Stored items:
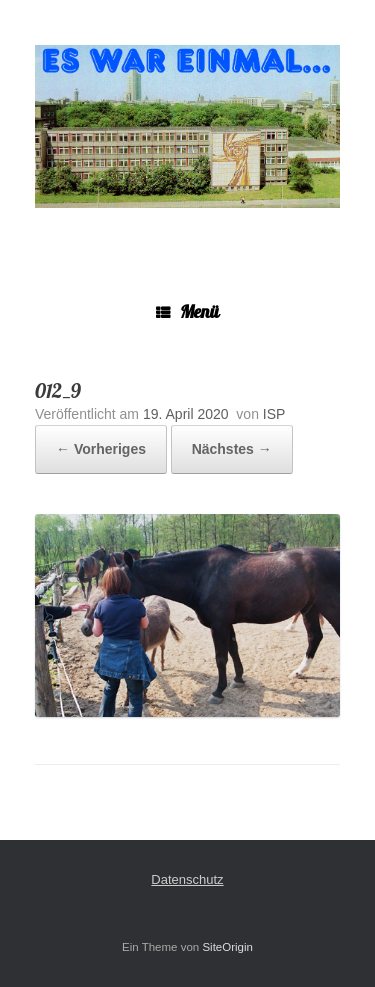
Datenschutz (187, 879)
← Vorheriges (101, 449)
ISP (274, 414)
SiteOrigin (227, 947)
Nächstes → (232, 449)
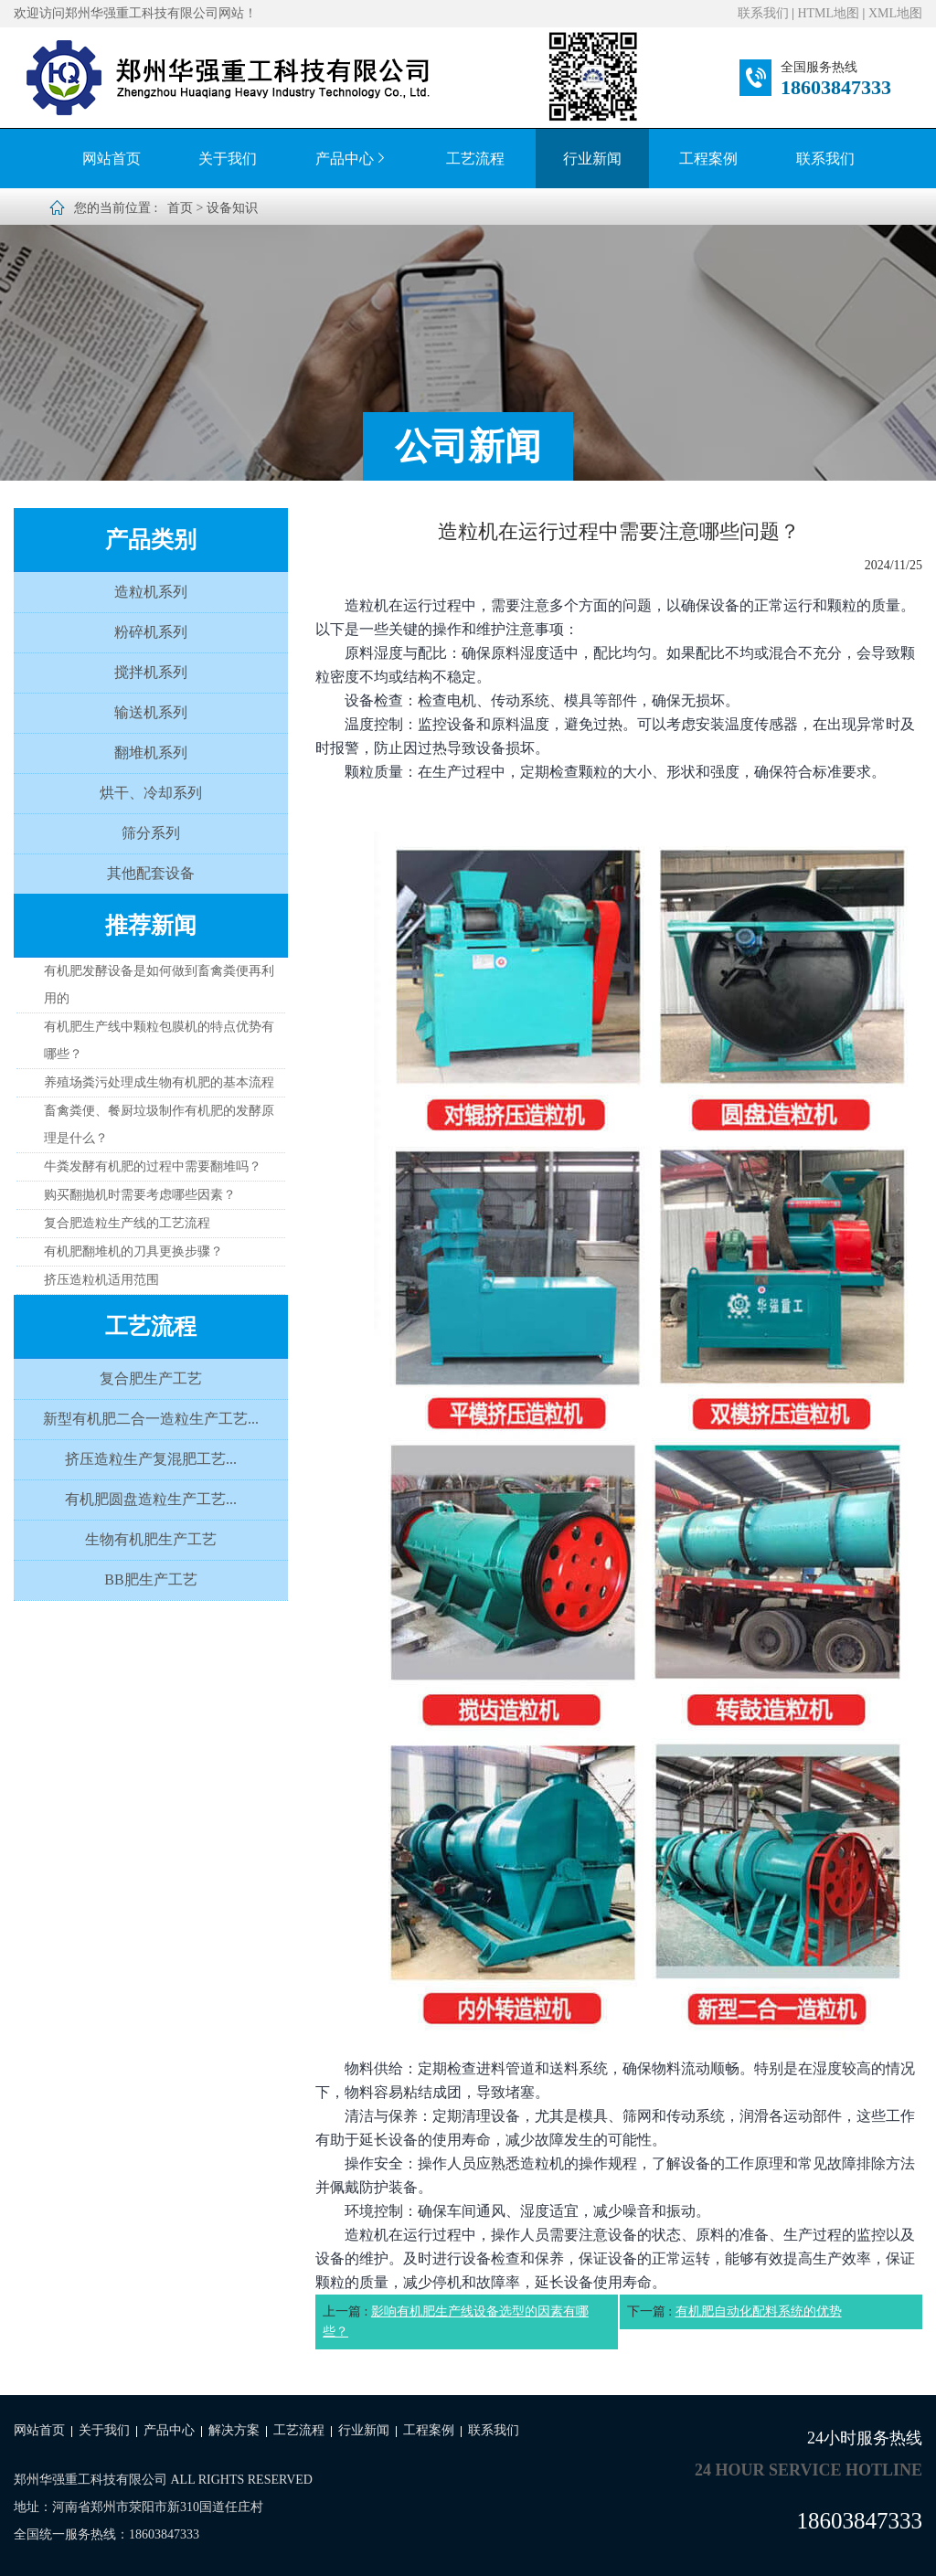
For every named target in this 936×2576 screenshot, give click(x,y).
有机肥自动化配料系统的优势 (758, 2311)
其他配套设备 (151, 873)
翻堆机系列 (150, 752)
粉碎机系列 (150, 632)
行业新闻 (592, 158)
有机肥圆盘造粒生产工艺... (151, 1499)
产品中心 (351, 158)
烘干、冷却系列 (151, 792)
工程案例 (708, 158)
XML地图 (895, 13)
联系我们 (763, 13)
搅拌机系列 (150, 672)
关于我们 (227, 158)
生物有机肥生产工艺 (151, 1539)
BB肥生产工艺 (150, 1579)
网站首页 (111, 158)
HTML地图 (828, 13)
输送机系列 (150, 712)
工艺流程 (475, 158)
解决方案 (234, 2430)
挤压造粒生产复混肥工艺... (151, 1459)
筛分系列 (151, 833)
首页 (180, 208)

-- WHAT NEEDS TO BE DONE --
An exact printout of the entries is wanted, covering the first line through the line holding "HTML地图 (828, 13)", with pictures kept out of it.

-- RESULT OF THIS TASK --
Datenschutz (187, 879)
← Vorheriges (101, 449)
ISP (274, 414)
SiteOrigin (227, 947)
Nächstes → (232, 449)
For every named target in this 936×2576 screenshot, give click(x,y).
有机肥自动化配料系统的优势 (758, 2311)
其他配套设备 (151, 873)
翻堆机系列 (150, 752)
粉碎机系列 (150, 632)
行业新闻 (592, 158)
有机肥圆盘造粒生产工艺... (151, 1499)
产品中心 (351, 158)
烘干、冷却系列 (151, 792)
工程案例 (708, 158)
XML地图 (895, 13)
联系我们 (763, 13)
搅拌机系列 (150, 672)
关于我们 (227, 158)
生物有机肥生产工艺 (151, 1539)
BB肥生产工艺 (150, 1579)
网站首页 (111, 158)
HTML地图 (828, 13)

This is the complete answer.